Install in Claude Code
Copy
git clone --depth 1 https://github.com/vellum-ai/vellum-assistant /tmp/vellum-user-facing-copy && cp -r /tmp/vellum-user-facing-copy/.cursor/skills/vellum-user-facing-copy ~/.claude/skills/vellum-user-facing-copy
Then start a new Claude Code session; the skill loads automatically.

SKILL.md

# Vellum User-Facing Copy

## Terminology

Use "assistant" in user-facing text. "Daemon" is an internal implementation detail and should only appear in internal code, internal comments, file paths, or architecture explanations intended for maintainers.
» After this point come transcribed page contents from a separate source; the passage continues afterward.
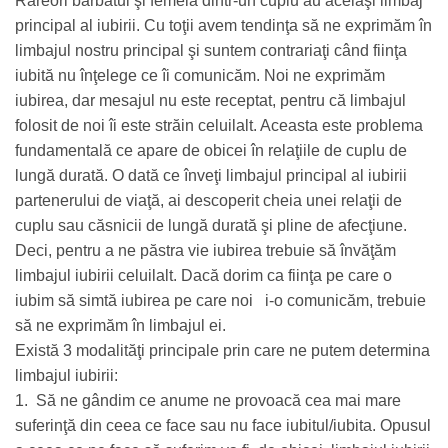
Rareori bărbatul şi femeia dintr-un cuplu au acelaşi limbaj
principal al iubirii. Cu toţii avem tendinţa să ne exprimăm în
limbajul nostru principal şi suntem contrariaţi când fiinţa
iubită nu înţelege ce îi comunicăm. Noi ne exprimăm
iubirea, dar mesajul nu este receptat, pentru că limbajul
folosit de noi îi este străin celuilalt. Aceasta este problema
fundamentală ce apare de obicei în relaţiile de cuplu de
lungă durată. O dată ce înveţi limbajul principal al iubirii
partenerului de viaţă, ai descoperit cheia unei relaţii de
cuplu sau căsnicii de lungă durată şi pline de afecţiune.
Deci, pentru a ne păstra vie iubirea trebuie să învăţăm
limbajul iubirii celuilalt. Dacă dorim ca fiinţa pe care o
iubim să simtă iubirea pe care noi i-o comunicăm, trebuie
să ne exprimăm în limbajul ei.
Există 3 modalităţi principale prin care ne putem determina
limbajul iubirii:
1. Să ne gândim ce anume ne provoacă cea mai mare
suferinţă din ceea ce face sau nu face iubitul/iubita. Opusul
When unsure, ask: would a user ever read this? If yes, say "assistant".

## Generic Examples

Never include real personal data in examples, fixtures, tests, docs, or commit messages.

Use:

- Names: `Alice`, `Bob`, `Example User`
- Emails: `user@example.com`, `alice@example.org`
- Phone numbers: `555-0100` through `555-0199`
- IDs: `user-123`, `org-abc`, `conv-xyz`

Avoid real names, personal emails, real phone numbers, account IDs, tokens, or private workspace paths.

## Release Notes

There is currently no release-note surfacing mechanism — the workspace-bulletin feature was removed. Do not add new release-note workspace migrations; the historical set is frozen.

## Error Messages

Good user-facing errors:

- explain what failed
- avoid exposing internals or secrets
- say what the user can do next when there is a clear action
- use consistent product terminology

Avoid stack traces, implementation-only vocabulary, and ambiguous "something went wrong" messages when a concrete cause is available.

## Review Workflow

1. Identify text users may read.
2. Check terminology, privacy, and clarity.
3. Check whether the copy implies unavailable or flagged behavior.
4. Preserve technical precision while removing internal jargon.
5. Recommend tests or snapshots when copy is part of a stable interface.